Key industry players, including Netherlands-based Mittal Steel Co., Pittsburgh-based U.S. Steel and North Carolina's Nucor Corp., have all warned investors to expect a drop in third-quarter results, and analyst Charles Bradford says some companies could report profits 30 percent to 100 percent below the same period last year.
"Last year's third quarter was the best the industry ever had. There were companies who made as much in a year in their prior histories as they made that quarter," said Bradford, of New York's Bradford Research-Soleil Securities Corp. "This is going to be a - terrible third quarter."

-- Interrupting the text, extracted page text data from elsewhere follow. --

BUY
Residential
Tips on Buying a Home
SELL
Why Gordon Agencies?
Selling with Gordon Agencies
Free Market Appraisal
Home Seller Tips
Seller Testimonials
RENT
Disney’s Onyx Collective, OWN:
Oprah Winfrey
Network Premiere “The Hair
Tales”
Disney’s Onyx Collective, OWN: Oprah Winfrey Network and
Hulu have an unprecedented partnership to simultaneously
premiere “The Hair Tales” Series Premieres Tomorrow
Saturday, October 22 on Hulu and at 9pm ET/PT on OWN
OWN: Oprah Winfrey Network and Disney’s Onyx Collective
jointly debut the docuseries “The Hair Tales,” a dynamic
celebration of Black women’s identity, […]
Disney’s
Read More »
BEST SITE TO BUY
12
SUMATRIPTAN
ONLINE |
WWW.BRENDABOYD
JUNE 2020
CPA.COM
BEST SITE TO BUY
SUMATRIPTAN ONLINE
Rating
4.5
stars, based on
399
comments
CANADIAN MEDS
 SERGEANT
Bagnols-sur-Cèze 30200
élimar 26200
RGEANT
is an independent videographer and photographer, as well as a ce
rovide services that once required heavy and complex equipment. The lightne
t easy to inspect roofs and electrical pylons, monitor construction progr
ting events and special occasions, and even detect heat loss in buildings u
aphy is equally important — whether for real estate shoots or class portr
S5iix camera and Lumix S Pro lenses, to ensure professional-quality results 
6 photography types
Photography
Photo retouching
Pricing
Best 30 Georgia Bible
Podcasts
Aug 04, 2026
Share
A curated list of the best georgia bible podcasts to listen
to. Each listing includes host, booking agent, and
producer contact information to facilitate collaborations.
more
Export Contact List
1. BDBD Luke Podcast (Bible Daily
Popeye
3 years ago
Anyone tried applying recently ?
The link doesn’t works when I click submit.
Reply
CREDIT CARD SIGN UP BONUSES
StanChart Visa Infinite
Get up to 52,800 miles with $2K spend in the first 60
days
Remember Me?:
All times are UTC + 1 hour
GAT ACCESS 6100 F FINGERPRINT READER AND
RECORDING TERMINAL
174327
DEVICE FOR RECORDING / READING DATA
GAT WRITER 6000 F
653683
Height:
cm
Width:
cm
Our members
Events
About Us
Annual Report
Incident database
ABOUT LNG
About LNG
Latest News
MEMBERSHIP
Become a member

But Mark Parr, a steel analyst with KeyBanc Capital Markets in Cleveland, says producers could see a fourth-quarter rebound if prices rise as expected in September, if demand climbs as projected and if domestic producers "maintain supply discipline" rather than quickly ramping up production.
Bubble bursts
Steel prices skyrocketed last summer, driving up the cost of everything from cars and tractors to home appliances. But those record prices and the rampant buying turned out to be a bubble, with steel users building up inventory in hopes of waiting out further price increases, then holding back on new orders.
Nor did consumers see any short-term benefit when the prices began to drop.

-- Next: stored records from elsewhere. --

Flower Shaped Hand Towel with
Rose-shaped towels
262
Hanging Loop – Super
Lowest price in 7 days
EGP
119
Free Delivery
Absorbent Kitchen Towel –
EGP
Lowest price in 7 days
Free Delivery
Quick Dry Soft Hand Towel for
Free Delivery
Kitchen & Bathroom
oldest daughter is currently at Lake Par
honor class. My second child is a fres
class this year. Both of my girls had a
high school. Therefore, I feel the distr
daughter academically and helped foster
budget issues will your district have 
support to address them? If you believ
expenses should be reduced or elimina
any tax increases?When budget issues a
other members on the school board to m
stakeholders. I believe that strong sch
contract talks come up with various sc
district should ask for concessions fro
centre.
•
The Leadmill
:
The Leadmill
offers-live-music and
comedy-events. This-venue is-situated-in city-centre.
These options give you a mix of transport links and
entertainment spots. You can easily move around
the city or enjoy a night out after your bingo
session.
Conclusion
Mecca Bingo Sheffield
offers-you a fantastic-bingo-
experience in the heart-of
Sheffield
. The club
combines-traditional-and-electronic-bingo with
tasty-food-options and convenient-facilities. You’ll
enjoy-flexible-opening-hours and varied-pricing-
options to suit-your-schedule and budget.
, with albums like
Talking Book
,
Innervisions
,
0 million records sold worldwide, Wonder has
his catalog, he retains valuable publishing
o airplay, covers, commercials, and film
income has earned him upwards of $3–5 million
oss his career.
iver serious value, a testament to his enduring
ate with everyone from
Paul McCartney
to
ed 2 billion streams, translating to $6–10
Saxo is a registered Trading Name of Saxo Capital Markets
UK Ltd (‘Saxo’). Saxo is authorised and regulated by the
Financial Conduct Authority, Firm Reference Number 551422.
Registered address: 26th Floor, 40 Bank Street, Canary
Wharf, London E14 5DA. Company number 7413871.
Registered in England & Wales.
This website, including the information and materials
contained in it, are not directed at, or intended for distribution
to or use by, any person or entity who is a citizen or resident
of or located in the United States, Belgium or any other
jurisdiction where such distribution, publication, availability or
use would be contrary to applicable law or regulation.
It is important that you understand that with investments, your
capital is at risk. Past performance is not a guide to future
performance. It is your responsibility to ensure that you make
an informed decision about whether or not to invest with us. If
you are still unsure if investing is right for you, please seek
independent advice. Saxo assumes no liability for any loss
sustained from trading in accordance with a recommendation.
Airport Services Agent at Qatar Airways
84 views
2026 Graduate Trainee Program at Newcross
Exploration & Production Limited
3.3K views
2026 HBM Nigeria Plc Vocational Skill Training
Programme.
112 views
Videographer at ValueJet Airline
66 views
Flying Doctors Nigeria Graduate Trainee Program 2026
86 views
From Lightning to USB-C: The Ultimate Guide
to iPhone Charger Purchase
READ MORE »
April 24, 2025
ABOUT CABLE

"When you're talking about cars or washing machines or whatever, those people are buying steel a year forward or more," said Robert Crandall, steel industry expert and senior fellow at The Brookings Institution, a research group in Washington, D.C.

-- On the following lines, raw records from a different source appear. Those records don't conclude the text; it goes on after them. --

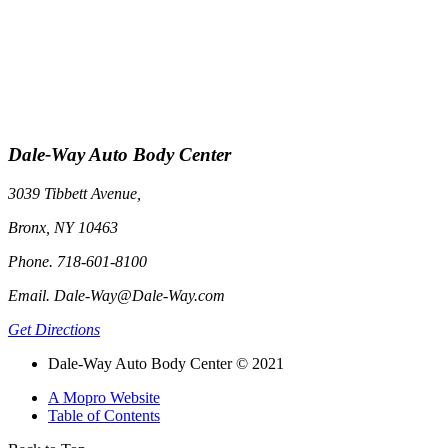
Dale-Way Auto Body Center
3039 Tibbett Avenue,
Bronx, NY 10463
Phone. 718-601-8100
Email. Dale-Way@Dale-Way.com
Get Directions
Dale-Way Auto Body Center © 2021
A Mopro Website
Table of Contents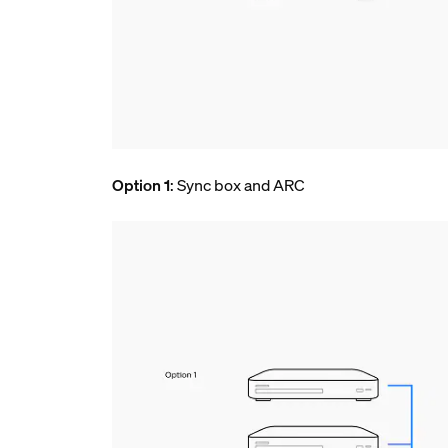
Option 1
: Sync box and ARC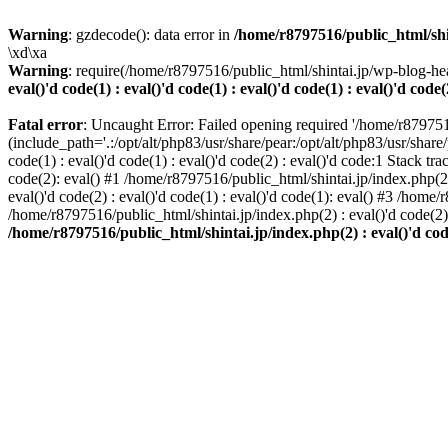
Warning
: gzdecode(): data error in
/home/r8797516/public_html/shinta
\xd\xa
Warning
: require(/home/r8797516/public_html/shintai.jp/wp-blog-hea
eval()'d code(1) : eval()'d code(1) : eval()'d code(1) : eval()'d code(
Fatal error
: Uncaught Error: Failed opening required '/home/r879751
(include_path='.:/opt/alt/php83/usr/share/pear:/opt/alt/php83/usr/share/
code(1) : eval()'d code(1) : eval()'d code(2) : eval()'d code:1 Stack tr
code(2): eval() #1 /home/r8797516/public_html/shintai.jp/index.php(2) :
eval()'d code(2) : eval()'d code(1) : eval()'d code(1): eval() #3 /home/
/home/r8797516/public_html/shintai.jp/index.php(2) : eval()'d code(2
/home/r8797516/public_html/shintai.jp/index.php(2) : eval()'d code(2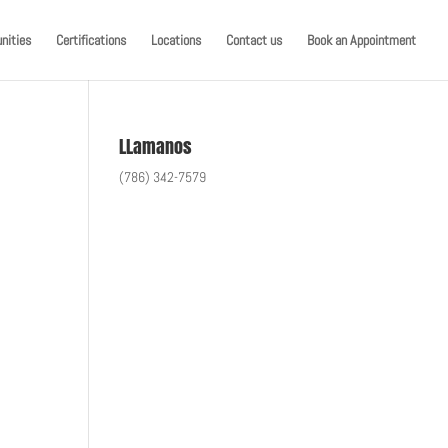
nities
Certifications
Locations
Contact us
Book an Appointment
LLamanos
(786) 342-7579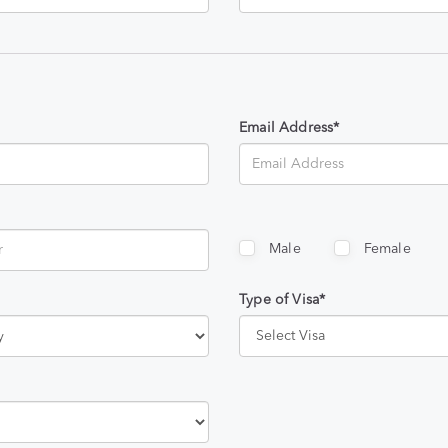
Email Address*
Male
Female
Type of Visa*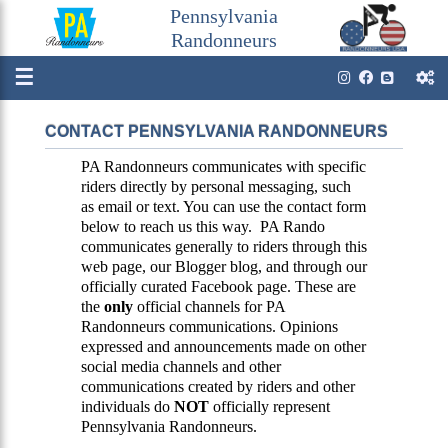
Pennsylvania
Randonneurs
☰
CONTACT PENNSYLVANIA RANDONNEURS
PA Randonneurs communicates with specific
riders directly by personal messaging, such
as email or text. You can use the contact form
below to reach us this way. PA Rando
communicates generally to riders through this
web page, our Blogger blog, and through our
officially curated Facebook page. These are
the
only
official channels for PA
Randonneurs communications. Opinions
expressed and announcements made on other
social media channels and other
communications created by riders and other
individuals do
NOT
officially represent
Pennsylvania Randonneurs.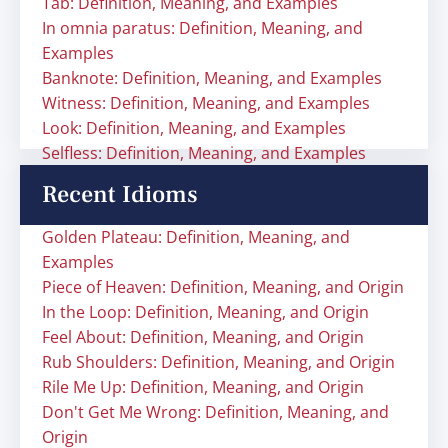
Tab: Definition, Meaning, and Examples
In omnia paratus: Definition, Meaning, and
Examples
Banknote: Definition, Meaning, and Examples
Witness: Definition, Meaning, and Examples
Look: Definition, Meaning, and Examples
Selfless: Definition, Meaning, and Examples
Recent Idioms
Golden Plateau: Definition, Meaning, and
Examples
Piece of Heaven: Definition, Meaning, and Origin
In the Loop: Definition, Meaning, and Origin
Feel About: Definition, Meaning, and Origin
Rub Shoulders: Definition, Meaning, and Origin
Rile Me Up: Definition, Meaning, and Origin
Don't Get Me Wrong: Definition, Meaning, and
Origin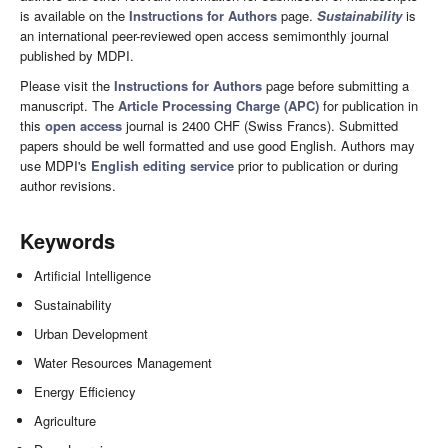
is available on the
Instructions for Authors
page.
Sustainability
is
an international peer-reviewed open access semimonthly journal
published by MDPI.
Please visit the
Instructions for Authors
page before submitting a
manuscript. The
Article Processing Charge (APC)
for publication in
this
open access
journal is 2400 CHF (Swiss Francs). Submitted
papers should be well formatted and use good English. Authors may
use MDPI's
English editing service
prior to publication or during
author revisions.
Keywords
Artificial Intelligence
Sustainability
Urban Development
Water Resources Management
Energy Efficiency
Agriculture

At best, price fluctuations might appear a year or two later, he said. But other market factors help keep prices high, including the rising costs of oil and energy.
"You're going to have a tough time picking up effects in month- to-month or even year-to-year movement of steel prices," Crandall says.
With full warehouses of their own and few new orders coming, steelmakers responded to the inventory buildup by curtailing production.
Page, at Wheeling-Pitt, says 32 blast furnaces were operating in the United States in June 2004; one year later, only 23 were still firing. That's the fewest since a nationwide steel strike in 1959, when only 19 furnaces were in operation.
"So the degree to which integrated producers cut back is really unprecedented," he says.
Though China had purchased massive amounts of U.S.-made steel in 2003, that buying didn't continue in 2004. Instead, the Chinese looked to Europe and other producers with lower costs as they supplemented their own rapidly growing industry.
Bob Jones, a marketing executive with Nucor, says no one anticipated the extent of the hoarding. Last summer, he says, automotive sales were flat, construction was "semi-sluggish" and even sales of home appliances were slowing.
"There was nothing to suggest through-the-roof consumption," he says, "yet we had through-the-roof buying."
While analysts say that consumption continued in the early part of 2005, several steel executives have said they believe the inventory is now being used up, and orders are likely to quicken in the fourth quarter.
Bradford, however, cautions against too much optimism.
The latest data from service centers show there was a reduction in inventory in June, "but it's still high by historical measures," he said. On average, service centers still held a 3.1-month supply in June, compared with the 2.7- or 2.8-month supply they normally have.
Orders now would be too late to affect the third-quarter performance, but Bradford and Parr agree the sudden jump in the price of scrap could bode well for the following quarter.